The newest of the mare’s winners is Jimmy Dean, an Ohio-bred sophomore by Break The Bank K. He is the older of two foals by the Ohio stallion. A third Ohio-bred foal, sired by Victory Sam, was struck by lightning and killed at three months old. Mel Gilbert decided to breed in Ohio, Sally believes, with the intent to sell the subsequent trotters. Her husband did not get a chance to see the plan through, however, passing away November 28 at the age of 77 from heart failure.

“He wanted to continue racing. But he did breed in Ohio so that he could sell them. I’m almost sure that’s what he had on his mind,” Gilbert commented. “He just wanted to get them started and sell them.”

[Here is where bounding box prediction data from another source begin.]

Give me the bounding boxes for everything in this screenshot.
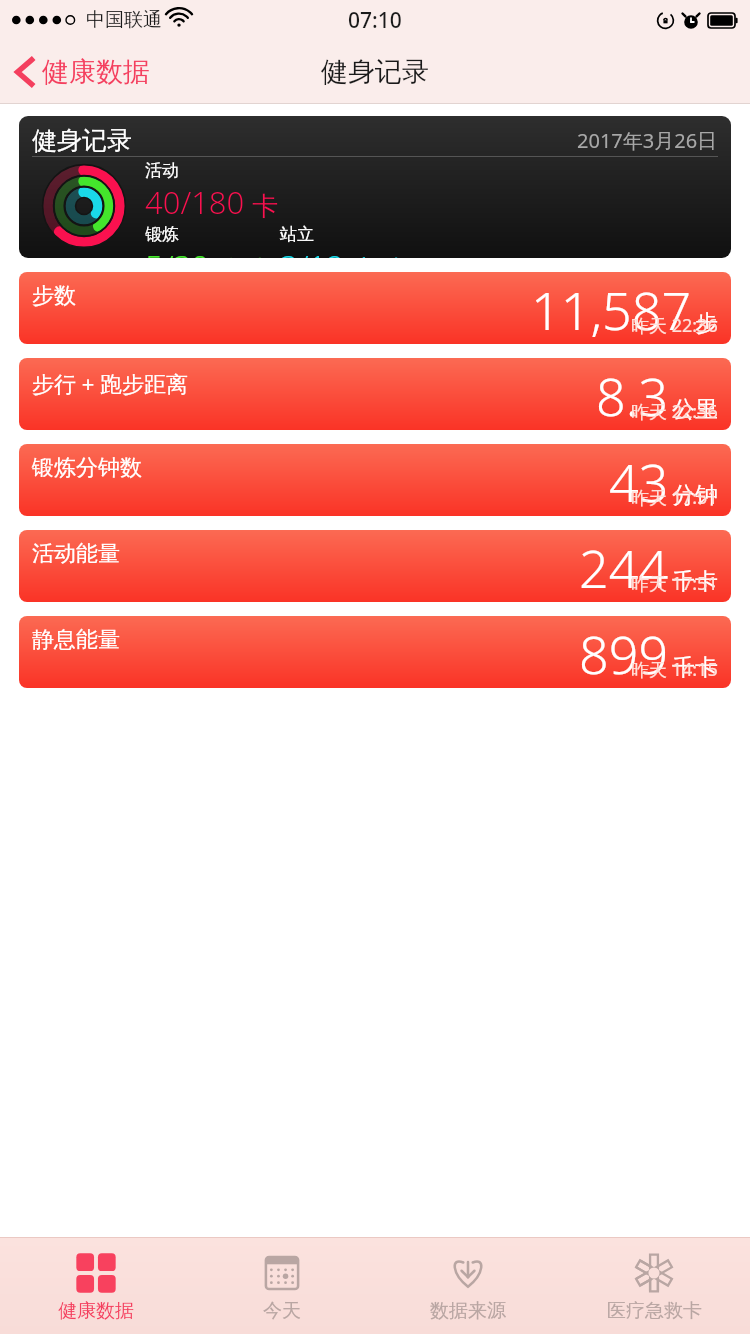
staticText: 899 <box>579 618 669 688</box>
button[interactable]: 医疗急救卡 <box>564 1244 744 1329</box>
staticText: 昨天 22:36 <box>631 399 718 424</box>
staticText: 千卡 <box>672 653 718 682</box>
button[interactable]: 今天 <box>192 1244 372 1329</box>
staticText: 中国联通 <box>86 8 162 32</box>
staticText: 11,587 <box>531 274 692 344</box>
staticText: 分钟 <box>672 481 718 510</box>
staticText: 数据来源 <box>430 1299 506 1323</box>
staticText: 锻炼 <box>145 224 179 245</box>
staticText: 3/12 <box>280 245 344 258</box>
staticText: 昨天 22:36 <box>631 313 718 338</box>
staticText: 07:10 <box>348 6 402 35</box>
staticText: 今天 <box>263 1299 301 1323</box>
staticText: 活动 <box>145 160 179 181</box>
staticText: 5/30 <box>145 245 209 258</box>
button[interactable]: 健身记录 <box>19 116 731 258</box>
button[interactable]: 健康数据 <box>6 1244 186 1329</box>
staticText: 步行 + 跑步距离 <box>32 368 189 398</box>
staticText: 昨天 17:51 <box>631 485 718 510</box>
staticText: 静息能量 <box>32 626 120 654</box>
staticText: 公里 <box>672 395 718 424</box>
staticText: 昨天 14:15 <box>631 657 718 682</box>
button[interactable]: 步数 <box>19 272 731 344</box>
staticText: 锻炼分钟数 <box>32 454 142 482</box>
staticText: 2017年3月26日 <box>577 127 718 154</box>
staticText: 站立 <box>280 224 314 245</box>
staticText: 千卡 <box>672 567 718 596</box>
staticText: 健康数据 <box>58 1299 134 1323</box>
staticText: 小时 <box>350 254 402 258</box>
staticText: 步数 <box>32 282 76 310</box>
staticText: 活动能量 <box>32 540 120 568</box>
staticText: 昨天 17:51 <box>631 571 718 596</box>
staticText: 244 <box>579 532 669 602</box>
staticText: 健康数据 <box>42 55 150 89</box>
button[interactable]: 锻炼分钟数 <box>19 444 731 516</box>
staticText: 分钟 <box>215 254 267 258</box>
staticText: 健身记录 <box>321 55 429 89</box>
button[interactable]: 步行 + 跑步距离 <box>19 358 731 430</box>
button[interactable]: 静息能量 <box>19 616 731 688</box>
button[interactable]: 健康数据 <box>0 47 164 97</box>
staticText: 43 <box>609 446 669 516</box>
staticText: 医疗急救卡 <box>607 1299 702 1323</box>
staticText: 步 <box>695 309 718 338</box>
button[interactable]: 数据来源 <box>378 1244 558 1329</box>
staticText: 健身记录 <box>32 125 132 156</box>
staticText: 卡 <box>252 190 278 223</box>
staticText: 40/180 <box>145 181 245 223</box>
button[interactable]: 活动能量 <box>19 530 731 602</box>
staticText: 8.3 <box>596 360 669 430</box>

With that in mind, Jimmy Dean is consigned to Tuesday’s Blooded Horse Sale. He is cataloged as Hip 383 in the sale. Before taking up residence in a new stable, Jimmy Dean teamed with his half-brother to do something special that went unnoticed by many. Competing May 5 at Hoosier Park, the trotter picked up his second seasonal win, completing the mile in 1:59.3. On that same card, Captain John Henry picked up his first seasonal win. The two trotters did so on what would have been Mel Gilbert’s 78th birthday. It was a poignant way to remember the horseman.

Gilbert now moves forward without her husband. Harness racing was a common interest they shared together. And it is harness racing that provides comfort, thanks in no small part to Hoosier Jewel’s offspring.

“All Jewel’s babies, all they want to do is race. They’ve all got speed. They’re going to race and they’re good,” she said. “Harness racing has been good to me. I’m glad I have harness racing.”